**Instructions for the task:**
Check each line of the entries. Copy the ones that contain the string "rule".

━━━━━ Task data ━━━━━

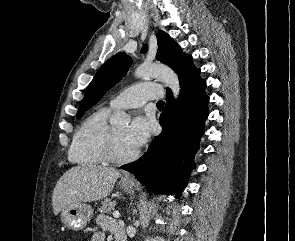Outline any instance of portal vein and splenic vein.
Listing matches in <instances>:
<instances>
[{
  "label": "portal vein and splenic vein",
  "mask_w": 295,
  "mask_h": 241,
  "mask_svg": "<svg viewBox=\"0 0 295 241\" xmlns=\"http://www.w3.org/2000/svg\"><path fill=\"white\" fill-rule=\"evenodd\" d=\"M113 216H114L115 218H119V217H120V213H119L118 211H115V212L113 213Z\"/></svg>",
  "instance_id": "obj_1"
}]
</instances>
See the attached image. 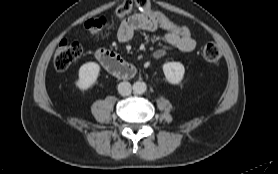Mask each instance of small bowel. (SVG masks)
<instances>
[{"label": "small bowel", "mask_w": 278, "mask_h": 174, "mask_svg": "<svg viewBox=\"0 0 278 174\" xmlns=\"http://www.w3.org/2000/svg\"><path fill=\"white\" fill-rule=\"evenodd\" d=\"M157 30L163 29L159 26L155 16L153 14L143 12L133 14L124 19L119 25L117 37L120 42L125 43L129 42L138 31L153 32ZM164 31V39L168 45L184 53L192 52L195 49L196 42L192 37L182 38L172 32L166 30ZM164 54L165 51L163 49H159L154 52L153 56L155 59H159L163 57Z\"/></svg>", "instance_id": "small-bowel-1"}]
</instances>
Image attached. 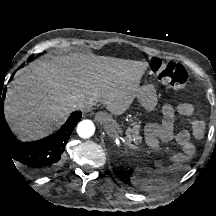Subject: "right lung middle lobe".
Here are the masks:
<instances>
[{"label": "right lung middle lobe", "instance_id": "right-lung-middle-lobe-1", "mask_svg": "<svg viewBox=\"0 0 216 216\" xmlns=\"http://www.w3.org/2000/svg\"><path fill=\"white\" fill-rule=\"evenodd\" d=\"M32 57H33V56H30L29 59H28V61H29Z\"/></svg>", "mask_w": 216, "mask_h": 216}]
</instances>
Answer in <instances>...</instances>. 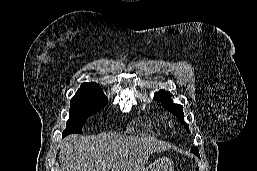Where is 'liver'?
I'll list each match as a JSON object with an SVG mask.
<instances>
[{
  "label": "liver",
  "instance_id": "6515ba94",
  "mask_svg": "<svg viewBox=\"0 0 257 171\" xmlns=\"http://www.w3.org/2000/svg\"><path fill=\"white\" fill-rule=\"evenodd\" d=\"M166 149L150 137L71 135L61 146L59 161L61 171H146L149 156Z\"/></svg>",
  "mask_w": 257,
  "mask_h": 171
}]
</instances>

━━━━━

**Expected output:**
  "mask_svg": "<svg viewBox=\"0 0 295 241\" xmlns=\"http://www.w3.org/2000/svg\"><path fill=\"white\" fill-rule=\"evenodd\" d=\"M113 216H114L115 218H119V217H120V213H119L118 211H115V212L113 213Z\"/></svg>",
[{"label": "small bowel", "mask_w": 278, "mask_h": 174, "mask_svg": "<svg viewBox=\"0 0 278 174\" xmlns=\"http://www.w3.org/2000/svg\"><path fill=\"white\" fill-rule=\"evenodd\" d=\"M157 30L163 29L159 26L155 16L153 14L143 12L133 14L124 19L119 25L117 37L120 42L125 43L129 42L138 31L153 32ZM164 31V39L168 45L184 53L192 52L195 49L196 42L192 37L182 38L172 32L166 30ZM164 54L165 51L163 49H159L154 52L153 56L155 59H159L163 57Z\"/></svg>", "instance_id": "small-bowel-1"}]
[{"label": "right lung middle lobe", "instance_id": "right-lung-middle-lobe-1", "mask_svg": "<svg viewBox=\"0 0 216 216\" xmlns=\"http://www.w3.org/2000/svg\"><path fill=\"white\" fill-rule=\"evenodd\" d=\"M32 57H33V56H30L29 59H28V61H29Z\"/></svg>", "mask_w": 216, "mask_h": 216}]
  "mask_svg": "<svg viewBox=\"0 0 257 171\" xmlns=\"http://www.w3.org/2000/svg\"><path fill=\"white\" fill-rule=\"evenodd\" d=\"M166 149L150 137L71 135L61 146L59 161L61 171H146L149 156Z\"/></svg>",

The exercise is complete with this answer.